In the action sports world it seems that the moment that found Mikey finds us all. Inherent to the adrenaline that we all crave is the constant risk of it all going wrong, for us or for others. The moment came for our team at Rio Mission’s Panama while sitting by rustling palms and iconic cabanas dotting the shoreline of a small Caribbean island. We were enjoying the sloppy, warm tradewind peaks as they hit the live reef and rattled off towards the channel. It was a holiday and locals settled their parties on remote sand patches. The scene shifted in seconds as three pastel colored panga boats loaded down with gente listo para una fiesta charged into the middle of the break; we soon felt the power of the Caribbean swell that battered the boats of party goers.
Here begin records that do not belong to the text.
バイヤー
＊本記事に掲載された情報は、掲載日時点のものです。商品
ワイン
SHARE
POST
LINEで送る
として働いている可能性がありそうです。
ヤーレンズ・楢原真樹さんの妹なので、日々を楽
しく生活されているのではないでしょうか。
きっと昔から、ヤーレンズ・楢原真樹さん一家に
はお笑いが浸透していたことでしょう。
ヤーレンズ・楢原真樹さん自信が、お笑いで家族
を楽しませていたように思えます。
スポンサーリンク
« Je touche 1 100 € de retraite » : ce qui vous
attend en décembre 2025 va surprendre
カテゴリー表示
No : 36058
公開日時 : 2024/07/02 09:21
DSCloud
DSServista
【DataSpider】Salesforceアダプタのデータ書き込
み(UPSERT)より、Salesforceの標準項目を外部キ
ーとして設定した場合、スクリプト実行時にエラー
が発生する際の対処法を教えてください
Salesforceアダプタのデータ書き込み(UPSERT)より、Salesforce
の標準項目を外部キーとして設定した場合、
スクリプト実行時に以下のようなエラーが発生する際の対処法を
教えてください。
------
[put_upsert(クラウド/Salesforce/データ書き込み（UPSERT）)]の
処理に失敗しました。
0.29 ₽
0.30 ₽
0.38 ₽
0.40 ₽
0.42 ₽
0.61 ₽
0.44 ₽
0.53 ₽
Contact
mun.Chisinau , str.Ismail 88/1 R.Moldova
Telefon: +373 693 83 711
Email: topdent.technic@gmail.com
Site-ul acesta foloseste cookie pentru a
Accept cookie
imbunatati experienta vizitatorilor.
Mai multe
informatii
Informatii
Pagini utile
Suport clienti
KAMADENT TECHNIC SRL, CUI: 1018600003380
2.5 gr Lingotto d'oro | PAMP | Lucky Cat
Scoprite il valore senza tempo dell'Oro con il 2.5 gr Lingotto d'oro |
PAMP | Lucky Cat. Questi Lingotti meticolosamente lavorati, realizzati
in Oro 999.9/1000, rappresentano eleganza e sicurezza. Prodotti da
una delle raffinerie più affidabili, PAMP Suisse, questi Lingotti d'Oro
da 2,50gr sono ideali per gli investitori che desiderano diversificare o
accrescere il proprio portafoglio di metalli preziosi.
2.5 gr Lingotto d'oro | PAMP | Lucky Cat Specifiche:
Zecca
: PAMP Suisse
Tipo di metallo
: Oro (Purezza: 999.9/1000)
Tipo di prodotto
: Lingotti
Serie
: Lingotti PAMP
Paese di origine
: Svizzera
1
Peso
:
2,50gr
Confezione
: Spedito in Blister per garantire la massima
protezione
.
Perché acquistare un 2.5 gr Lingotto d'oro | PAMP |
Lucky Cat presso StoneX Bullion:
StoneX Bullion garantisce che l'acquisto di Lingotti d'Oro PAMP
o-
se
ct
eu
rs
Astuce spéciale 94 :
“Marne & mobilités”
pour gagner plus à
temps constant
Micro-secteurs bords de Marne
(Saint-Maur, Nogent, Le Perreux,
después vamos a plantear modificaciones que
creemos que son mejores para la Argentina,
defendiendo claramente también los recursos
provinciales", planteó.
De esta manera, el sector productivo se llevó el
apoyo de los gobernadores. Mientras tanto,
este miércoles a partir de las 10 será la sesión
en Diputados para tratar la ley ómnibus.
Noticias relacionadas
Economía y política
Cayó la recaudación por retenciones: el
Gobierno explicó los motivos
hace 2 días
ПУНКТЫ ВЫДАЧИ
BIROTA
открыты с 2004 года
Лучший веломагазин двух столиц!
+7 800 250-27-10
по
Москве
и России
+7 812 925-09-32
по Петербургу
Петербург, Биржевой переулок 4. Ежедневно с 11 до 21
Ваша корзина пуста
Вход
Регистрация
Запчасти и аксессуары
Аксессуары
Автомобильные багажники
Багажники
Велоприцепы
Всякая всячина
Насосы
The Surf and Serve team that had come to work with our non-profit, Rio Missions Panama, had no foreknowledge that their first day of acclimating to the country would peak in rescuing close to 20 people from drowning. The group was amazing as they paddled without hesitation to the capsized boats and flailing locals. Using their boards and shoulders as floatation devices, they dragged dazed adults and wide-eyed children to the nearest stabbing reef. When the boats had washed ashore and all were accounted for we turned to treating the wounds of the victims and our own. Our first aid kit was spent as the local authorities arrived and took over. It had come at a price, but risking our own lives was the only way to ensure they’d keep theirs.
Similar to our team, the recent situation on Oahu seemed to catch Mikey Wright by surprise. High surf consistently slams into the islands; unsuspecting tourists are often lured into the death zone of rock, sand, and surf. In the now viral video, a young woman is seen being swept away in an instant as beachgoers shriek and point. Mikey sprints into the foam and froth, washing fast into the current, only to slowly emerge with the woman intact. Mikey was instantly crowned a hero. The video of the rescue quickly and deservingly went viral, popping up on feeds that know acts like Mikey’s are internet gold.
It left me wondering: why do rescues resonate and fascinate the general public? Is it a primal instinct to risk your survival for someone else’s? What is it in us that instinctively labels such acts as absolutely good? “There is no greater love than to lay down one’s life for one’s friends.” (John 15:13) Jesus sets the bar high in this prophetic conversation with his closest followers and answers the question. Love, in its purest and highest form, is embodied in the willingness to sacrifice one’s own life for someone else’s. The rescue that we all needed was being foreshadowed and would not come in water and waves, but wood and nails.
The humbling reality that we all understand is that we could have been that person in the grip of the North Shore surf with seconds to live. Metaphorically, we all have needed Mikey–or will at some point–to come running for us. Mikey’s act was epic, but his heroism towards one person pales in comparison to the Wave Walker from Nazareth who rescued all of humanity but lost his earthly life in the process. The absolute truth of love in action is reflected in Mikey Wright, who is a hero, but perfected in Jesus who is the only eternal-life saver. The act of self sacrifice for the good of others will always be considered good and worthy of honor because it is found in the character and words of Jesus, who comes running for us when we’re sinking.